J’ai fait ce qu’il m’a demandé, révélant l’état d’impuissance et le sévère bâillon de Susan ; il a tourné autour d’elle, inspectant le corps somptueux et presque nu de la femme entravée devant lui. Il s’arrêta face à elle et la regarda droit dans les yeux.
« Lady Susan, acceptez-vous, de votre plein gré et sans coercition d’aucune sorte que ces piercings vous soient faits ? Car une fois dans votre corps, ils seront tout à fait permanents. Veuillez cligner des yeux deux fois, deux fois de suite, pour montrer que vous êtes d’accord. Si vous n’êtes pas d’accord, tout s’arrêtera tout de suite. Est-ce que vous comprenez ? Donc, pour votre approbation, je m’attends à voir deux doubles clignements des yeux de votre part."

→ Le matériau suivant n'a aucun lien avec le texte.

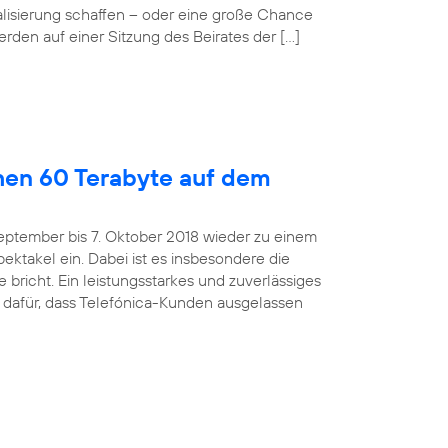
alisierung schaffen – oder eine große Chance
rden auf einer Sitzung des Beirates der […]
hen 60 Terabyte auf dem
eptember bis 7. Oktober 2018 wieder zu einem
ktakel ein. Dabei ist es insbesondere die
bricht. Ein leistungsstarkes und zuverlässiges
 dafür, dass Telefónica-Kunden ausgelassen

Je regardais avec une attention soutenue et j’ai moi aussi compté à moi-même ses clignements pendant qu’elle répondait à sa question, le nombre montrant qu’elle approuvait les piercings.
« Très bien ! », le docteur a souri et s’est levé. « Allons vous mettre sur la chaise, puis j’appellerai l’infirmière et nous vous préparerons pour les interventions. »
Susan marcha lentement jusqu’à la chaise étincelante, puis s’assit lentement sur le coussin couvert de caoutchouc noir. Elle fut rapidement et efficacement attachée dès que j’eu relâché ses bras et sa chaîne des pieds. Sur les côtés du siège, deux ceintures solides furent attachées aux anneaux de retenue de sa ceinture, puis le médecin fixa ses bras, ses poignets et ses jambes. D’autres larges ceintures passaient autour de sa poitrine au-dessus et au-dessous de ses seins, et un harnais spécial pour immobiliser sa tête, dès que j’eu relâché la fixation du bâillon au collier. Elle est restée étroitement lacée tout le temps.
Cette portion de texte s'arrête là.